Thursday, June 22, 2006

connecting dots




my very first memory is of me, around 15 months old, sitting on a brown, tan and orange woven rug in stuttgart, germany. suddenly, my pregnant mother scoops me up and takes me to the door. outside it is snowing. we live on a steep hill. as we peer out of the open doorway, snowflakes floating down softly, my mom says over and over, "she's an angel! she's such an angel!!" there is a thin stooped old woman, grey hair pulled back in a neat bun, wearing brown square heeled lace up shoes coming slowly up the hill carrying something wrapped in brown paper.

my mom places me in a playpen and i watch the commotion as she scurries in and out of the kitchen, serving tea as they sit at the end of the dining room table. she opens the package shrieking and laughing in delight. it is a coo coo clock.

for the longest time, this image of the older woman bearing gifts was my image of an angel. ("she's an angel! she's such an angel!!"). sometime in my 20's, i started praying to specific "spirit guides" beyond the holy trinity, embracing other spiritual traditions' icons and making up some of my own. somewhere along the way, i started calling my first memory angel, "grandma coo coo", the wisest funniest angel of them all.

in my late 20's, i meet my partner in work and life. i also meet his grandmother. her name is lois coogle and she loves coo coo clocks. later i find out that the young grandkids can't pronounce "coogle" so they just call her grandma coo coo. 2 weeks ago, she moved on to the next life at 90 yrs old. she got her master's degree in statistical mathematics. (unheard of for women at that time.) but she spent her life as an artist, a painter. everyone said that she didn't like to cook or clean but painted everything in sight. her kids joked that if you stood still near her too long you'd get painted too. and that she might forget the sandwich in their school lunch but she'd always remember to paint a picture on the outside of the paper sac or paint "i love you" on a card placed inside.

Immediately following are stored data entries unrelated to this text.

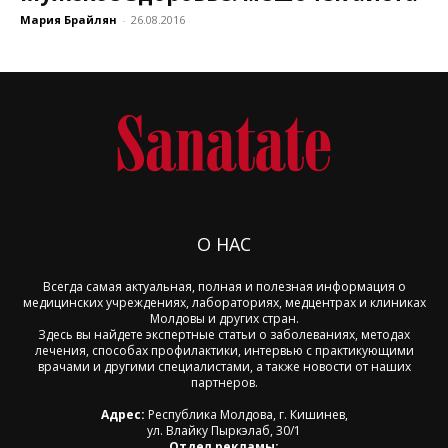
Мария Брайлян
-
26.08.2016
О НАС
Всегда самая актуальная, полная и полезная информация о
медицинских учреждениях, лабораториях, медцентрах и клиниках
Молдовы и других стран.
Здесь вы найдете экспертные статьи о заболеваниях, методах
лечения, способах профилактики, интервью с практикующими
врачами и другими специалистами, а также новости от наших
партнеров.
Адрес:
Республика Молдова, г. Кишинев,
ул. Влайку Пыркэлаб, 30/1
Отдел рекламы:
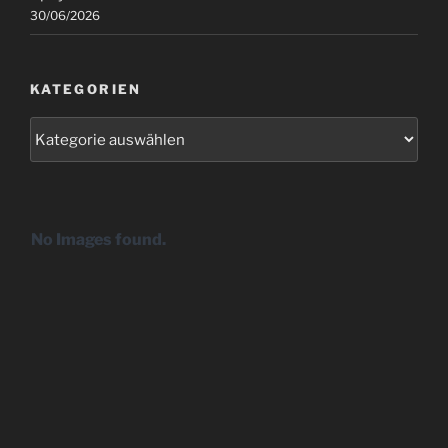
30/06/2026
KATEGORIEN
Kategorien
No Images found.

the metal scrap angel pictured is in honor of lois, constructed from a broken piece of garden art from her yard in georgia and a metal piece found at a beach front gravel mine on vashon island. the thinking cap / halo is part of a bottle with a cap that says "choice is good".

may we all remember that aspect of ourselves, the wise funny parts, the prophetically silly parts and the brilliant delightful parts!!

happy solstice
shine on!

p.s. the other angel can actually fly. you put a finger in his mouth (hand facing outward from your body), grab his little feet with the other hand, pull back and release. (parts gathered from a parking lot and a retirement party! thanks cynthia!)

Tuesday, June 06, 2006

internal angular momentum


what i know about flying:

when i was 2, i would sneak out into the back yard and spin in circles until i was totally dizzy. then i would weave about the yard in that altered state, thinking i was hovering over the ground. no matter that it was just my perception, i experienced flying in total joy and delight.

the clear mind belongs to spirit and is like the immortality of childhood. it calls us to rise up to life, to rise up to the task, to buoyantly rise above the challenges, to foster self-respect which keeps us aloft as the next challenges surface.

in my dreams of late i fly through maze-like houses. i keep coming to deadends. my arms are so very very tired but i am determined to get to the center.
somehow in my psyche, this major aerobic activity promises to manifest evanescence, the lightness of a young heart. ....besides,"how can you keep your feet on the ground when you were meant to fly?" (some ol' country song)

like the larger bodies in the universe may we work with gravity (and the things that bring us down) to exercise our internal angular momentum (spin)!